Similarly, hetero-multimers can be constructed by by using different runs within the Prime workflow, and combining them in the Build Structure step to construct the desired multimer.
In the Build Structure calculation the multimer’s individual chains are constructed and refined in the presence of each other, resulting in a self-consistent final model. This model is free of the clashes and other structural inconsistencies that arise when individual chains are modeled in isolation and subsequently recombined.
Pairwise constraints, structural feedback, and GPCR-specific settings
Prime 3.0 also introduces a number of other improvements designed to improve the quality of homology models that users can generate. Users may now define pairs of residues in the query sequence which are to be in close contact in the final built model. These pairwise constraints can be invaluable in ensuring that the built model satisfies known experimental contacts within the modeled protein. If the residues in question are cysteines, Prime will automatically construct a disulfide bridge in the final model.
Additionally, the homology models produced by Prime 3.0 are now colored according to the origin of each residue, indicating whether the coordinates for a particular residue were based on the corresponding coordinates from the template structure, or whether the residue was constructed ab initio during the model building process (see Figure 1). This provides immediate feedback on areas of high or low sequence identity, as well as regions where insertions were built or gaps were closed. It also provides a clear indication of what movement was required when satisfying any user-specified pairwise constraints.
Prime 3.0 also enhances support for building GPCR homology models. In recent months, several new GPCR crystal structures became available. These include two previously unsolved targets, CXCR4 and D3, as well as an activated form of the β2 adrenergic receptor. Prime includes annotated sequences for all GPCR structures published to date. Prime automatically uses these annotations for sequence alignment, ensuring that the well-known fingerprints for class A GPCRs are applied.
Enhanced robustness and improvements to associated programs
In addition to the scientific and functional advances, Prime 3.0 includes a complete overhaul of the underlying mechanisms for structure handling. This overhaul has removed Prime’s dependence on intermediate files and file formats, greatly increasing its ability to handle previously problematic structures.
Additionally, users of other programs that rely on Prime technology – including MM-GB/SA, IFD (flexible receptor docking), and covalent docking – can expect to share in the benefits of the new features mentioned above.

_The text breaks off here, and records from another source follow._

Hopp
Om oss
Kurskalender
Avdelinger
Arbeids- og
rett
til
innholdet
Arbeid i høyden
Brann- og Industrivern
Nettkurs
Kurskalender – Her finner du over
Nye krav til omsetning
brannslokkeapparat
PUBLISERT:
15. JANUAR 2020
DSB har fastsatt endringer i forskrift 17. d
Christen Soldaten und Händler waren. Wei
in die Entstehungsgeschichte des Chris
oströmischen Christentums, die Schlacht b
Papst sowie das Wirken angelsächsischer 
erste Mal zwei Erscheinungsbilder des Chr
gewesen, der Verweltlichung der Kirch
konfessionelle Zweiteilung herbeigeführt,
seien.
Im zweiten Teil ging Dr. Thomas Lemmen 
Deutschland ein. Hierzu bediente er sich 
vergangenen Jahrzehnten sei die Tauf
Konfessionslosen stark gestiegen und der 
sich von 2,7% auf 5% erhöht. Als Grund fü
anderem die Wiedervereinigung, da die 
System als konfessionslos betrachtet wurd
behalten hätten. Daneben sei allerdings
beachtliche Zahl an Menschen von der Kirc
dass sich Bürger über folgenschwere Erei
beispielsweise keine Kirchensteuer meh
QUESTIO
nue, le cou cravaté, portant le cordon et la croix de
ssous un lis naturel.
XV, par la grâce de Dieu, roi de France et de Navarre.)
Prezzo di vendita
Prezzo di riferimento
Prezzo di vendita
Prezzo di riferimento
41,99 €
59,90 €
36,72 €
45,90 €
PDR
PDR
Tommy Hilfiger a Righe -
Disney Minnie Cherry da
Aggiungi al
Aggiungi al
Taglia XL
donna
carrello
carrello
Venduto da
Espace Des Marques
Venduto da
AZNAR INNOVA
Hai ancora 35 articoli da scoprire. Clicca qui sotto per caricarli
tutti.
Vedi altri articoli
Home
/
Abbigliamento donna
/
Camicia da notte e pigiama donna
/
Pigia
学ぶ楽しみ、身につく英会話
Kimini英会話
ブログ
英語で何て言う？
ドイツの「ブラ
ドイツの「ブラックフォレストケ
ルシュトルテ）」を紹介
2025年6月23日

Furthermore, many of these Prime-related programs have new features of their own, and their interfaces expose many new user-adjustable parameters.

Figure 1: A homology model of the activated form of the D3 dopamine receptor built on the activated form of the β2 adrenergic receptor (3P0G). Blue residues correspond to conserved positions in the alignment, with all heavy atom coordinates being derived from the template file. Cyan residues represent mutations, with backbone atomic coordinates derived from the template but sidechain atomic coordinates predicted ab initio. Red residues represent portions of the structure built entirely ab initio, in this case due to local insertions and deletions in the alignment.
Reference
(1) Zhu, K.; Shirts, M.R.; Friesner, R.A., J. Chem. Theory Comput., 2007, 3, 210.